Syllabus

Contact Information

  • Instructor: James Henderson (jbhender@umich.edu)
  • Instructor office hours: Monday 2:30-4pm, Thursday 2:30-4pm (Zoom).
  • GSI: Yichao Chen (yichaoc@umich.edu)
  • GSI office hours: Friday 12-3 (Zoom)
  • See Canvas or Google Calendar for Zoom Links

Key Dates

  • Midterm Group Project:
    • Assigned: W Oct 7 W Oct 21
    • Draft due: M Oct 26 F Nov 13
    • Revisions due: M Nov 9 W Nov 25
  • Final Project:
    • Assigned: W Nov 4 W Nov 11
    • Draft due: M Dec 7
    • Revision due: Tu Dec 15, 6pm
  • Final Class: Tu Dec 8
  • No Class: Tu Nov 3 (Election), Tu/Th Nov 24/26 (Holiday)
  • Office of the Registrar

If project due dates interfere with religious holidays you observe please let me know prior to October 1 to work out alternative arrangements.

Grading information

  • Problem sets (6 sets, top 5 scores): 50%
  • Midterm Project: 15%
  • Final Project: 15%
  • Readings & Quizzes: 10%
  • Participation in Weekly Activities: 10%

Grades on individual assignments will be given as points with 1,000 total points available in the course, so that 1pt = 0.1% of the course grade. In addition, a small number (~20-50) of extra credit points will be awarded for participating in course surveys. The latter will be sufficient to cover 1-2 missed activities.

Text books

There are no required texts for this course. There are three recommend texts.

The Art of R Programming, by Norman Matloff, is recommended for those with little to no previous experience in R.

Advanced R, by Hadley Wickham, is recommended for those who would like to develop a deep understanding of R and its inner workings.

R for Data Science, by Garrett Grolemund and Hadley Wickham, is a helpful bridge between these two.

Pre-requisites

You should have taken or be currently enrolled in an intermediate applied statistics course such as Stats 500, and you should be comfortable programming in at least one programming language or scripting in a statistical software language.

Course Format

This term the course is designed for an online format requiring a limited amount of synchronous participation. Lecture material and instructor demonstrations will be recorded and distributed weekly via Canvas, with new material generally appearing on Mondays. Students are expected to view recorded lectures and complete related readings prior to the course meeting on the following Tuesday. Readings will generally be accompanied by a short quiz in Canvas to assess comprehension, also typically due the following Tuesday.
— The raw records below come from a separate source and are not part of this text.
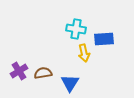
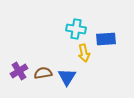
blue rectangle: moved 2 px right
blue triangle: moved 3 px left, 6 px up
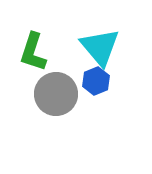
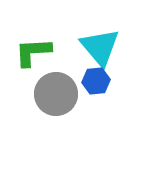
green L-shape: rotated 69 degrees clockwise
blue hexagon: rotated 16 degrees clockwise
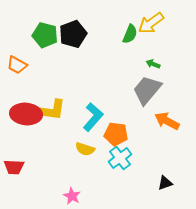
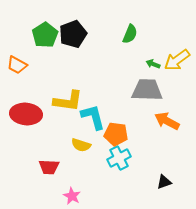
yellow arrow: moved 26 px right, 37 px down
green pentagon: rotated 25 degrees clockwise
gray trapezoid: rotated 52 degrees clockwise
yellow L-shape: moved 17 px right, 9 px up
cyan L-shape: rotated 56 degrees counterclockwise
yellow semicircle: moved 4 px left, 4 px up
cyan cross: moved 1 px left; rotated 10 degrees clockwise
red trapezoid: moved 35 px right
black triangle: moved 1 px left, 1 px up
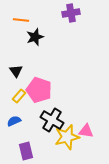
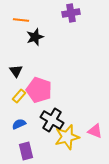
blue semicircle: moved 5 px right, 3 px down
pink triangle: moved 9 px right; rotated 14 degrees clockwise
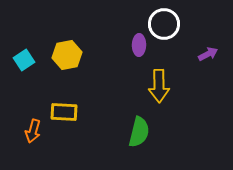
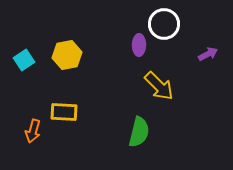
yellow arrow: rotated 44 degrees counterclockwise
Synchronous course meetings will begin at 10am on Tuesdays and Thursdays and always end by 11:20. The first Tuesday, Sep 1, will be a live presentation of the course overview. Thereafter, each Tuesday prior to the Thanksgiving recess will consist of a live Q & A (~10 minutes) followed by a synchronous group activity related to the topic from the prior week. Participation in weekly activities is required (10 points each). All Thursday course meetings, and Tuesday meetings in December, will consist of live Q & A only. Attendance of Q & A meeting are optional but strongly recommended. I expect Thursday Q & A to generally last less than 30 minutes, but we will take as much time as needed up to 11:20.

The information above is summarized briefly below:

  • Tuesdays (Sep 8 - Nov 17): synchronous activities (Attendance recorded)
  • Tuesdays (Dec 1 & Dec 8): synchronous Q & A (Attendance optional)
  • Thursdays (Sep 3 - Dec 3): synchronous Q & A (Attendance optional)

Synchronous meetings will be recorded and posted to Canvas.

Course Recordings

Synchronous course meetings including activities and question and answer (Q & A) session may be audio/video recorded and made available to other students in this course through Canvas. As part of your participation in this course, you may be recorded. If you do not wish to be recorded, please contact me (jbhender@umich.edu) the first week of class (or as soon as you enroll in the course, whichever is latest) to discuss alternative arrangements.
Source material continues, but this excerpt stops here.